- Directions for this task -
Show the lines below that contain the string "tăng".

- Material provided -
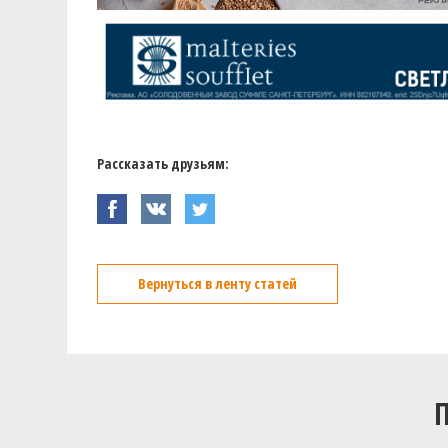
Рассказать друзьям:
Вернуться в ленту статей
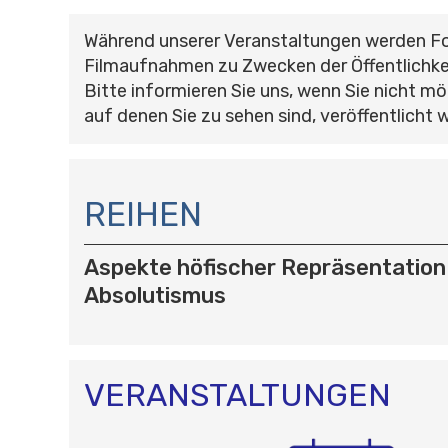
Während unserer Veranstaltungen werden F
Filmaufnahmen zu Zwecken der Öffentlichke
Bitte informieren Sie uns, wenn Sie nicht mö
auf denen Sie zu sehen sind, veröffentlicht 
N
A
REIHEN
V
I
Aspekte höfischer Repräsentation
G
A
Absolutismus
T
I
O
N
VERANSTALTUNGEN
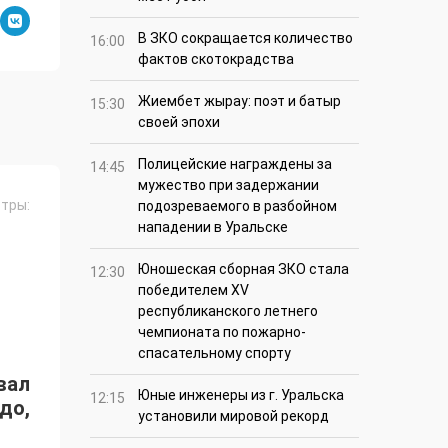
В ЗКО сокращается количество
16:00
фактов скотокрадства
Жиембет жырау: поэт и батыр
15:30
своей эпохи
Полицейские награждены за
14:45
мужество при задержании
тры:
подозреваемого в разбойном
нападении в Уральске
Юношеская сборная ЗКО стала
12:30
победителем XV
республиканского летнего
чемпионата по пожарно-
спасательному спорту
вал
Юные инженеры из г. Уральска
12:15
до,
установили мировой рекорд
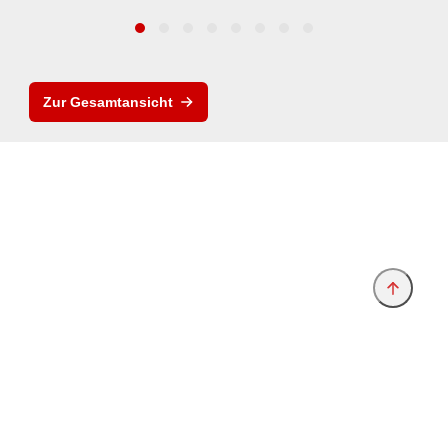
Zur Gesamtansicht
Anbieter & Impressum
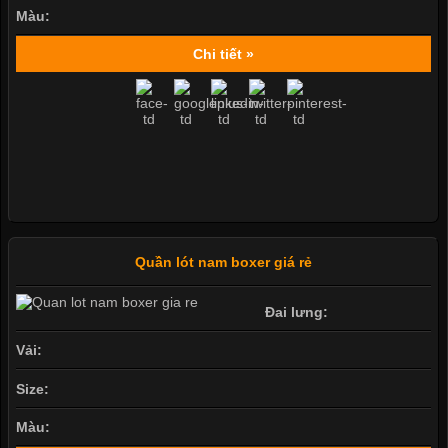
Màu:
Chi tiết »
Quần lót nam boxer giá rẻ
Đai lưng:
Vải:
Size:
Màu:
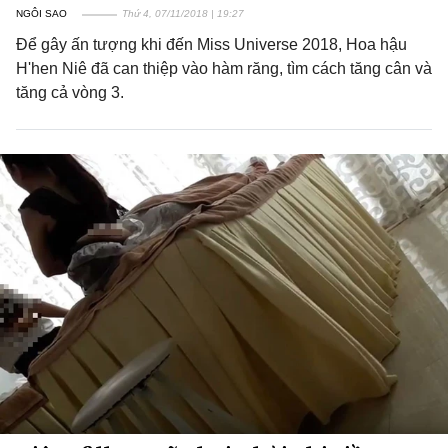
NGÔI SAO
Thứ 4, 07/11/2018 | 19:27
Để gây ấn tượng khi đến Miss Universe 2018, Hoa hậu
H'hen Niê đã can thiệp vào hàm răng, tìm cách tăng cân và
tăng cả vòng 3.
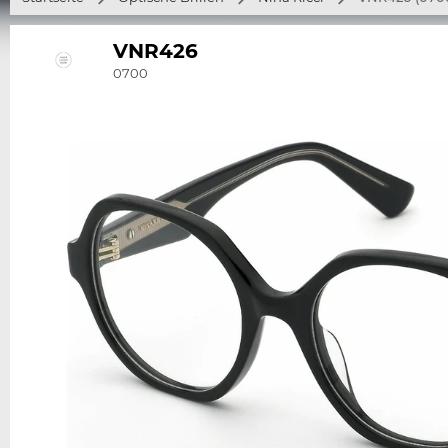
VNR426
0700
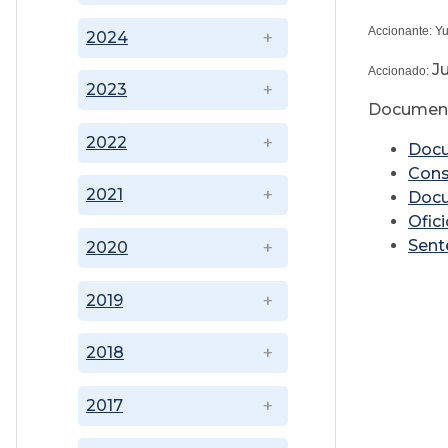
Accionante: Y
2024
J
Accionado:
2023
Document
2022
Doc
Cons
2021
Doc
Ofic
Sent
2020
2019
2018
2017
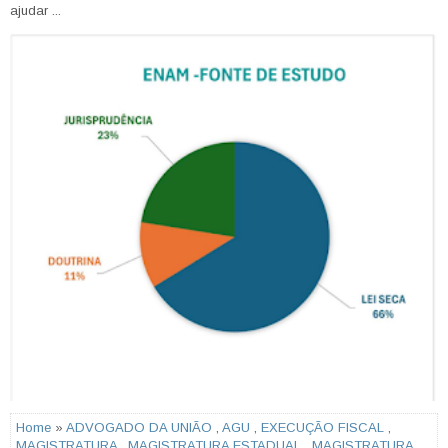
ajudar ...
Home
»
ADVOGADO DA UNIÃO
,
AGU
,
EXECUÇÃO FISCAL
,
MAGISTRATURA
,
MAGISTRATURA ESTADUAL
,
MAGISTRATURA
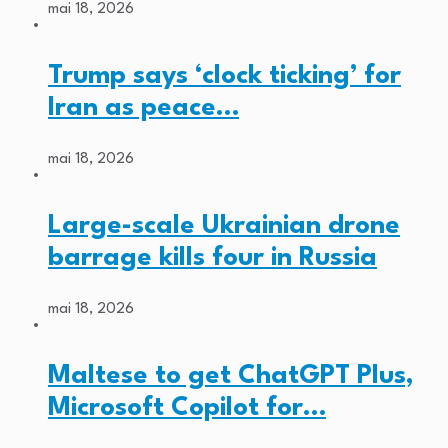
mai 18, 2026
Trump says ‘clock ticking’ for
Iran as peace…
mai 18, 2026
Large-scale Ukrainian drone
barrage kills four in Russia
mai 18, 2026
Maltese to get ChatGPT Plus,
Microsoft Copilot for…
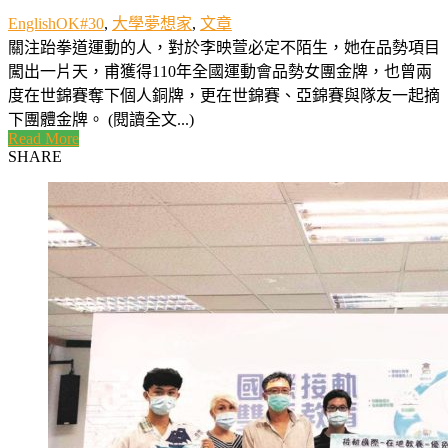
EnglishOK#30
,
大學夢想家
,
文章
關注跆拳道運動的人，對於李映萱必定不陌生，她在品勢項目
闖出一片天，甫獲得110年全國運動會品勢女團金牌，也曾兩
度在世錦賽奪下個人銅牌，更在世錦賽、亞錦賽與隊友一起摘
下團體金牌。 (閱讀全文...)
Read More
SHARE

- Reply to the task -
H'hen Niê đã can thiệp vào hàm răng, tìm cách tăng cân và
tăng cả vòng 3.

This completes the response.